Quand la porte se referma sur James, Victoire courut une fois de plus jusqu’au salon où elle resta longtemps à la fenêtre, surveillant l’Irlandais qui transportait le dernier voyage de ses fines pâtisseries.
Elle se surprit à penser qu’avec lui, elle aurait peut-être eu les enfants qu’elle avait toujours rêvé d’avoir. Puis elle secoua la tête avec commisération.
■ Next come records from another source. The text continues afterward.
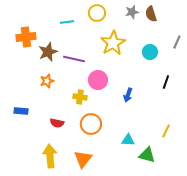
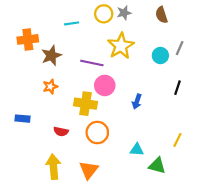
gray star: (132, 12) -> (124, 13), moved
gray line: (177, 42) -> (180, 48), moved
purple line: (74, 59) -> (92, 63), moved
yellow cross: (80, 97) -> (86, 104), size x1.5

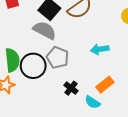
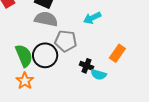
cyan arrow: (100, 49) -> (92, 18), moved
cyan semicircle: (93, 102) -> (99, 74), moved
— Idiote, soupira-t-elle en s’arrachant à sa contemplation. Tu le sais bien que tu ne peux pas avoir d’enfant. Le médecin te l’a dit. Et puis qu’est-ce qui te prend tout d’un coup ? Tu es mariée et bien mariée, non ? Tu l’aimes, ton Albert, et il te le rend bien. Alors, qu’est-ce que c’est que cette folie d’aller s’amouracher d’un inconnu ? De toute façon, ce n’est qu’un étranger qui doit repartir bientôt. Tu ferais mieux de l’oublier, ma fille !
Elle savait cependant que ce dernier vœu serait difficile à réaliser.
Le lendemain à l’aube, sans en avoir parlé à personne, James quitta l’hôtel en catimini et attendit Clovis sur la plage. Il avait appris que ce matin, dès le lever du jour, le marin devait aller chercher quelqu’un sur la Côte-du-Sud. Durant la nuit, incapable de dormir, James O’Connor, communément appelé l’Irlandais depuis qu’il vivait à Pointe-à-la-Truite, avait décidé que ses vacances venaient de prendre fin. Tant pis pour la fête au village : il avait l’intime conviction que ce serait dangereux d’y assister.
« Et puis, le patron sera content de me voir revenir, pensa-t-il tout en marchant vers la plage. Et moi de retrouver mes amis. »
Sur son lit, il avait déposé une somme rondelette à l’intention de la mère Catherine. Comme elle ne savait pas lire, il n’avait laissé aucun message.